M5S, il passo indietro di Max Bugani: 'Lascio la segreteria Di Maio'

M5S, il passo indietro di Max Bugani: 'Lascio la segreteria Di Maio'

"I risultati delle ultime tornate elettorali indicano che tante cose non hanno funzionato", - continua Giancarlo Schiano - quindi anche partendo da questo punto il cambiamento deve essere nei fatti e non nelle parole: bloccare questa emorragia, dare spazio agli attivisti, avere i portavoce più presenti con la cittadinanza onde creare una alleanza di fiducia, soprattutto in un territorio come questo che è così ostile al Movimento 5 Stelle. Il fondatore Beppe Grillo ha preso le distanze e non esita a criticare apertamente alcune scelte dei vertici del movimento.

In pratica la bozza della normativa ha inserito dei livelli minimi di tutela per coloro che lavorano nell'ambito della consegna del cibo a domicilio e che ricevono ordini o tramite app o tramite apposite piattaforme digitali.

In questo clima si tiene domani 8 agosto a Bologna, un incontro degli attivisti a Cinque Stelle con Luigi Di Maio al quale parteciperanno i grillini ravennati sulla base di una posizione comune. Ovvero un impatto molto diseguale a livello geografico, forse addirittura opposto a quello desiderato, visto che ad averne beneficiato è stato solo il Centro-Nord, mentre nel Mezzogiorno, serbatoio fenomenale di voti per i pentastellati, i posti a tempo indeterminato hanno al contrario accelerato il proprio calo.

In una conversazione con il Fatto Quotidiano Massimo Bugani ha dichiarato di lasciare l'incarico dalla segreteria del vicepremier e ministro del Lavoro e dello Sviluppo Luigi Di Maio. "Voto anticipato? Questo lo vediamo da qui a breve, anche prima di settembre".

Il leader M5s precisa: "Per quanto riguarda i ministri del Movimento, vengono attaccati ogni giorno". Per tutti coloro che sono iscritti esclusivamente alla gestione separata Inps basterà una sola mensilità, invece delle tre attuali, per richiedere la disoccupazione (dis-coll) e altre tutele, dalla maternità ai congedi parentali, fino all'indennità di malattia e ricovero ospedaliero, che viene aumentata al 100%. "E non lo dico con arroganza, è la verità". Noi dobbiamo lavorare e veniamo pagati per questo.

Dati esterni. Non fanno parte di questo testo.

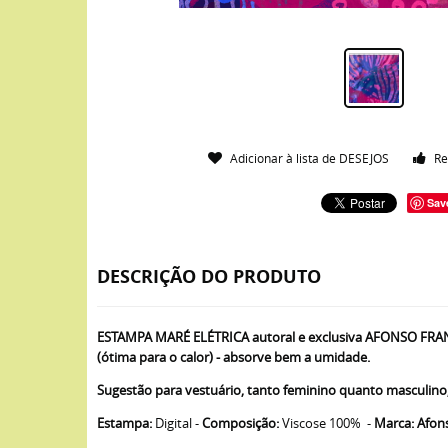
Adicionar à lista de DESEJOS
Re
Sav
DESCRIÇÃO DO PRODUTO
ESTAMPA MARÉ ELÉTRICA autoral e exclusiva AFONSO FRANCO em
(ótima para o calor) - absorve bem a umidade.
Sugestão para vestuário, tanto feminino quanto masculino, v
Estampa:
Digital -
Composição:
Viscose 100% -
Marca: Afon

Ma ciò che ha fatto precipitare tutto è stato l'attacco frontale, dai banchi del consiglio comunale, al ministro delle Infrastrutture e Trasporti Danilo Toninelli, reo di aver autorizzato il passante autostradale di Bologna, contro il quale il M5s bolognese si è battuto fin dai suoi inizi. Vogliamo contribuire a migliorare la vita delle persone.